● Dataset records
= Beginning of Section =

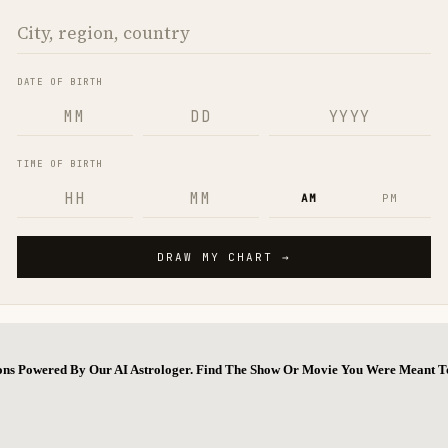
ions Powered By Our AI Astrologer. Find The Show Or Movie You Were Meant T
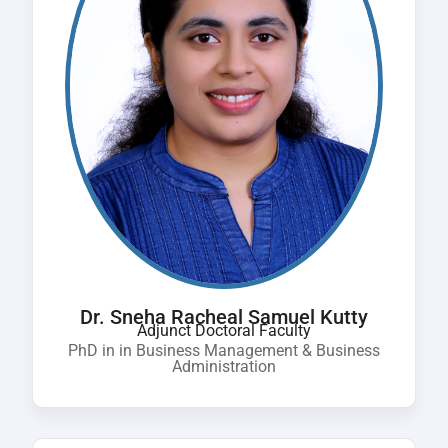
Dr. Sneha Racheal Samuel Kutty
Adjunct Doctoral Faculty
PhD in in Business Management & Business
Administration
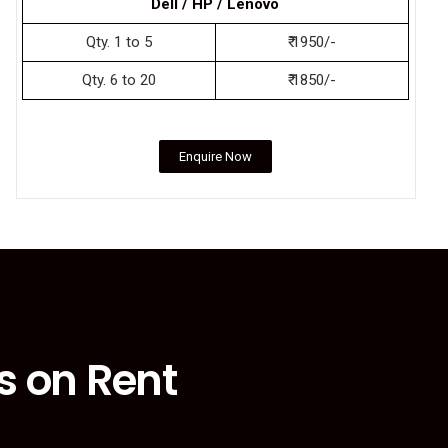
Dell / HP / Lenovo
Qty. 1 to 5
₹ 1950/-
Qty. 6 to 20
₹ 1850/-
Enquire Now
s on Rent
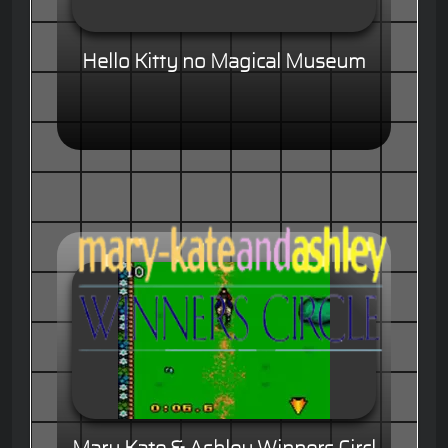
Hello Kitty no Magical Museum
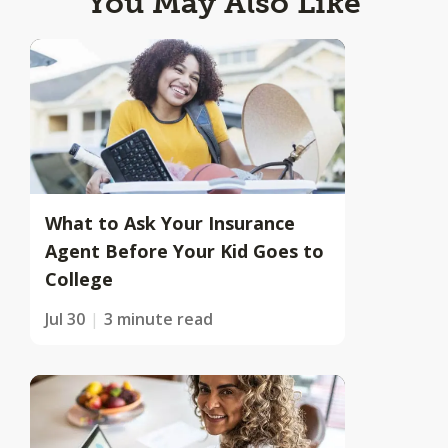
You May Also Like
What to Ask Your Insurance
Agent Before Your Kid Goes to
College
Jul 30
3 minute read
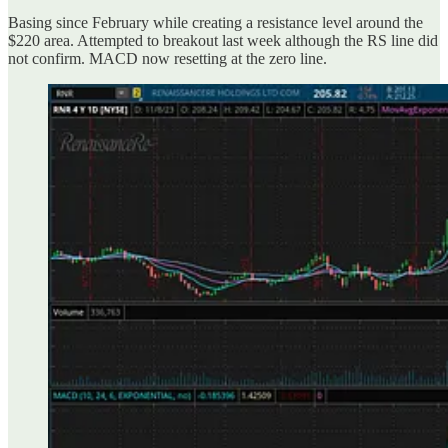
Basing since February while creating a resistance level around the
$220 area. Attempted to breakout last week although the RS line did
not confirm. MACD now resetting at the zero line.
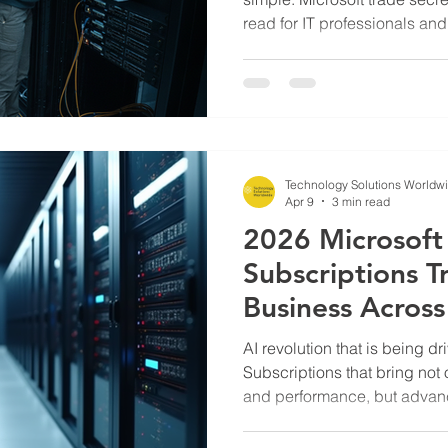
read for IT professionals an
Volume Licensing
Free knowledge and secrets 
on how to cut costs on licens
Technology Solutions Worldw
Apr 9
3 min read
2026 Microsoft
Subscriptions T
Business Across
AI revolution that is being dr
Subscriptions that bring not 
and performance, but advanc
look at where AI is and how fa
our article.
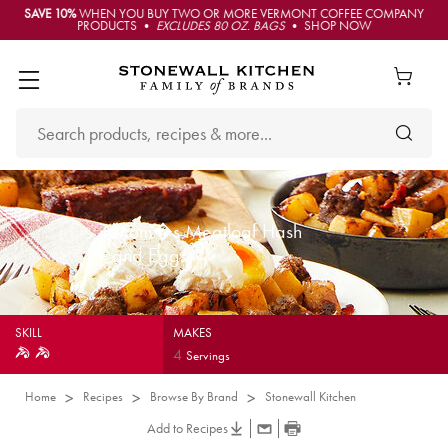
SAVE 10%
WHEN YOU BUY TWO OR MORE VERMONT COFFEE COMPANY
PRODUCTS •
EXCLUDES 80 OZ. BAGS
• SHOP NOW
Mom�s Meatloaf Hash
and Eggs
SKILL
MAKES
4
Servings
Home
Recipes
Browse By Brand
Stonewall Kitchen
Add to Recipes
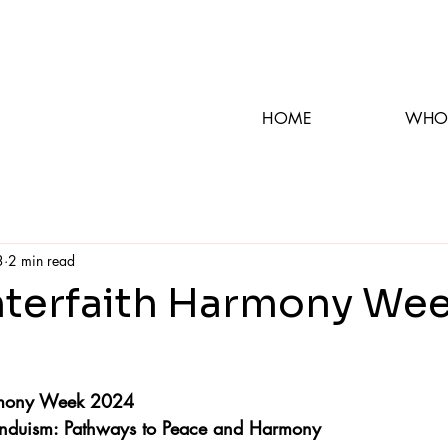
HOME
WHO
3
2 min read
nterfaith Harmony We
armony Week 2024
Hinduism: Pathways to Peace and Harmony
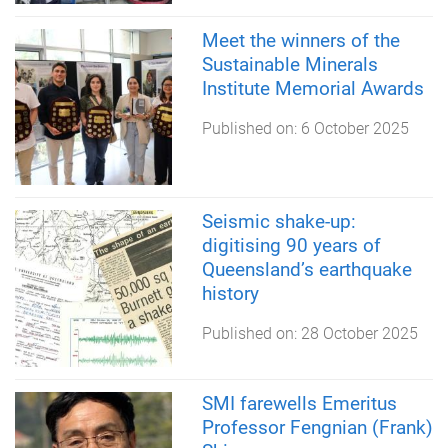
Meet the winners of the
Sustainable Minerals
Institute Memorial Awards
Published on:
6 October 2025
Seismic shake-up:
digitising 90 years of
Queensland’s earthquake
history
Published on:
28 October 2025
SMI farewells Emeritus
Professor Fengnian (Frank)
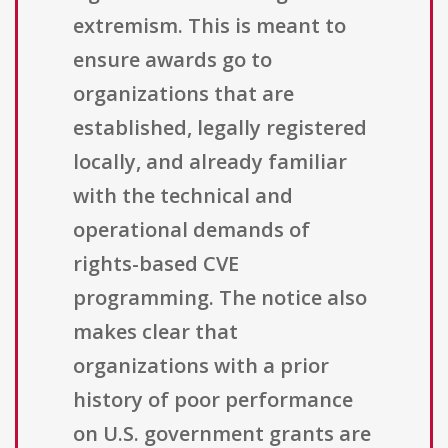
extremism. This is meant to
ensure awards go to
organizations that are
established, legally registered
locally, and already familiar
with the technical and
operational demands of
rights-based CVE
programming. The notice also
makes clear that
organizations with a prior
history of poor performance
on U.S. government grants are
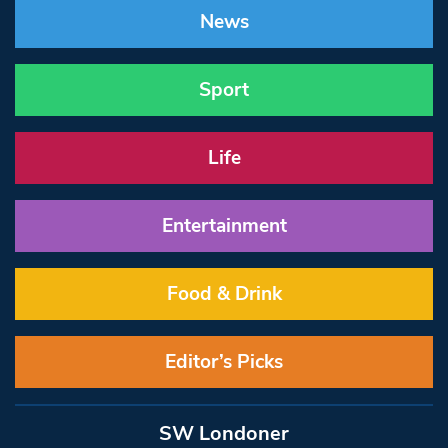
News
Sport
Life
Entertainment
Food & Drink
Editor’s Picks
SW Londoner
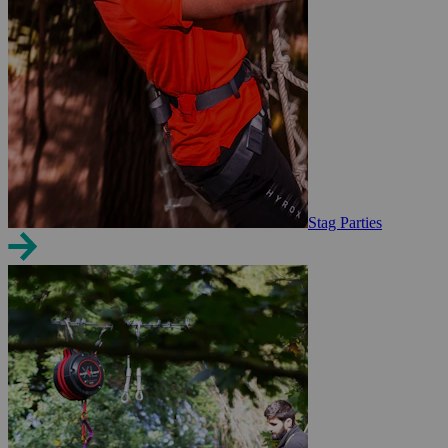
Stag Parties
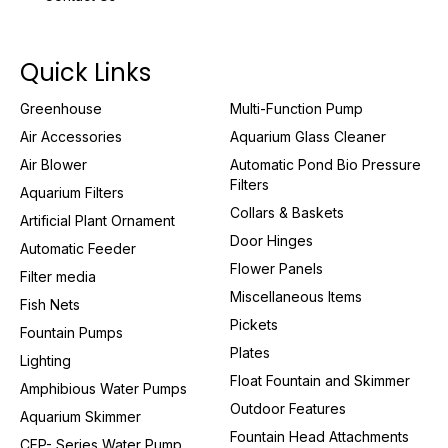
Quick Links
Greenhouse
Multi-Function Pump
Air Accessories
Aquarium Glass Cleaner
Air Blower
Automatic Pond Bio Pressure
Filters
Aquarium Filters
Collars & Baskets
Artificial Plant Ornament
Door Hinges
Automatic Feeder
Flower Panels
Filter media
Miscellaneous Items
Fish Nets
Pickets
Fountain Pumps
Plates
Lighting
Float Fountain and Skimmer
Amphibious Water Pumps
Outdoor Features
Aquarium Skimmer
Fountain Head Attachments
CFP- Series Water Pump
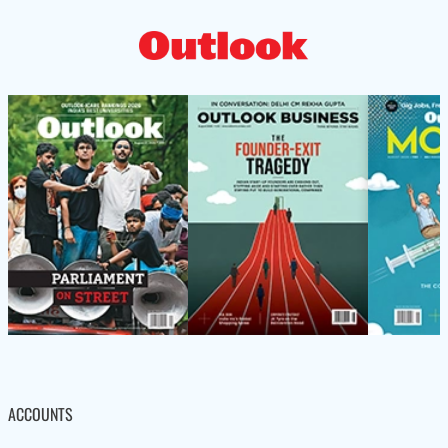
ACCOUNTS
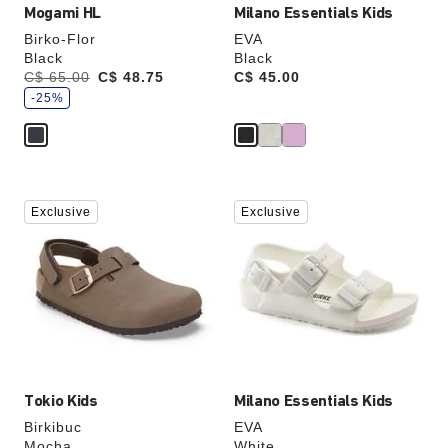
Mogami HL
Milano Essentials Kids
Birko-Flor
EVA
Black
Black
s
Was:
C$ 65.00
is
C$ 48.75
Price:
C$ 45.00
a
v
-25%
e
Interacting
Interacting
Exclusive
Exclusive
with
with
swatch
swatch
colors
colors
will
will
update
update
the
the
product
product
image
image
Tokio Kids
Milano Essentials Kids
Birkibuc
EVA
Mocha
White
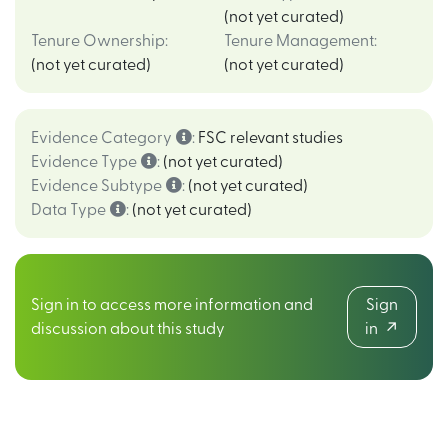
(not yet curated)
Tenure Ownership
:
Tenure Management
:
(not yet curated)
(not yet curated)
Evidence Category
:
FSC relevant studies
Evidence Type
:
(not yet curated)
Evidence Subtype
:
(not yet curated)
Data Type
:
(not yet curated)
Sign in to access more information and
Sign
discussion about this study
in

= End of Section =

● TASK ITEM
Copy out every line in the entries above that holds "Skimmer".

● OUTPUT FOR THIS EXERCISE
Float Fountain and Skimmer
Aquarium Skimmer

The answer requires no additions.